**YOUR INSTRUCTIONS**
Counting from the line that holds "Product (248, 883)", return each line exactly, through and including the last line of the entries.

Collected data entries:
--*--

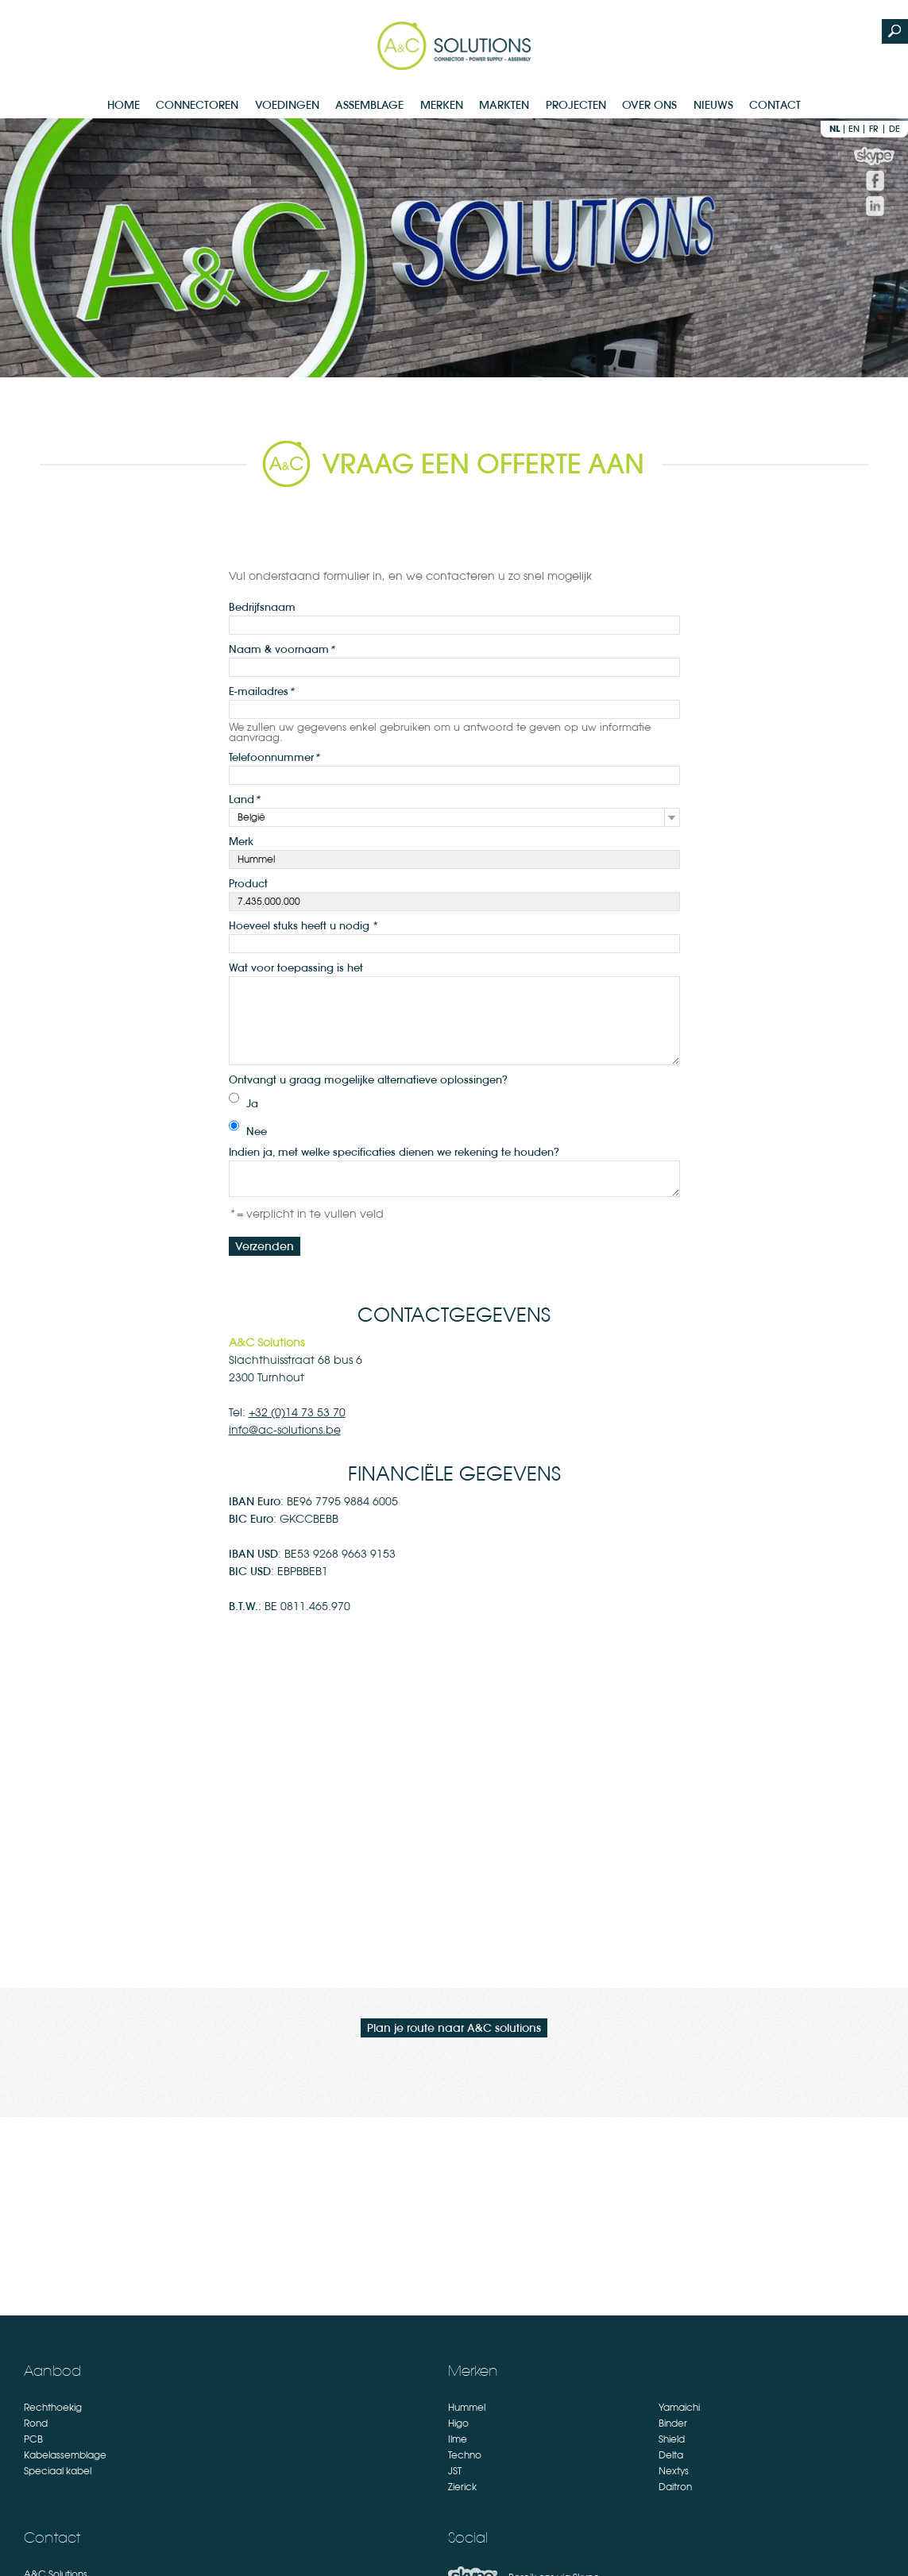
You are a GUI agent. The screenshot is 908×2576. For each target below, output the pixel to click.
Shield (672, 2439)
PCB (33, 2439)
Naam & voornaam (281, 649)
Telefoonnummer (274, 757)
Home (123, 105)
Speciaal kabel (57, 2471)
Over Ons (649, 105)
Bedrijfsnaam (262, 607)
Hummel (466, 2407)
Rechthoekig (53, 2407)
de (894, 129)
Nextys (674, 2471)
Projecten (576, 105)
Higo (458, 2423)
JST (455, 2471)
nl (834, 129)
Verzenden (264, 1246)
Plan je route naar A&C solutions (454, 2028)
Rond (36, 2423)
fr (874, 129)
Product (248, 883)
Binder (673, 2423)
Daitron (675, 2487)
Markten (504, 105)
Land (244, 799)
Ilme (457, 2439)
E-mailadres (261, 691)
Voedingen (287, 105)
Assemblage (369, 105)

--*--

**SOLUTION BELOW**
Product (248, 883)
Binder (673, 2423)
Daitron (675, 2487)
Markten (504, 105)
Land (244, 799)
Ilme (457, 2439)
E-mailadres (261, 691)
Voedingen (287, 105)
Assemblage (369, 105)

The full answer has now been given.